Entries shown START

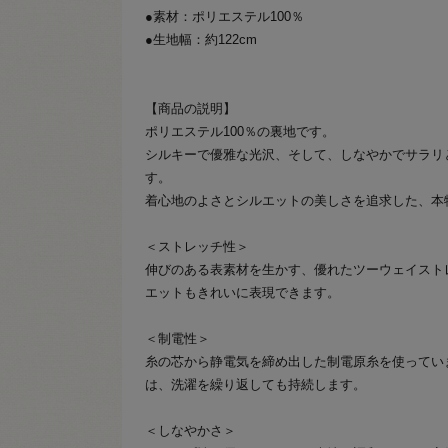
●素材：ポリエステル100％
●生地幅：約122cm
【商品の説明】
ポリエステル100％の裏地です。
シルキーで優雅な光沢、そして、しなやかでサラリ
す。
着心地のよさとシルエットの美しさを追求した、本
＜ストレッチ性＞
伸びのある表素材を生かす、優れたツーウェイスト
エットもきれいに表現できます。
＜制電性＞
糸の芯から静電気を締め出した制電原糸を使ってい
は、洗濯を繰り返しても持続します。
＜しなやかさ＞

Entries shown END

» **Task requirements**: When you reproduce the data shown above, keep each line exact and omit every picture.

» **Exercise solution**:
●素材：ポリエステル100％
●生地幅：約122cm
【商品の説明】
ポリエステル100％の裏地です。
シルキーで優雅な光沢、そして、しなやかでサラリ
す。
着心地のよさとシルエットの美しさを追求した、本
＜ストレッチ性＞
伸びのある表素材を生かす、優れたツーウェイスト
エットもきれいに表現できます。
＜制電性＞
糸の芯から静電気を締め出した制電原糸を使ってい
は、洗濯を繰り返しても持続します。
＜しなやかさ＞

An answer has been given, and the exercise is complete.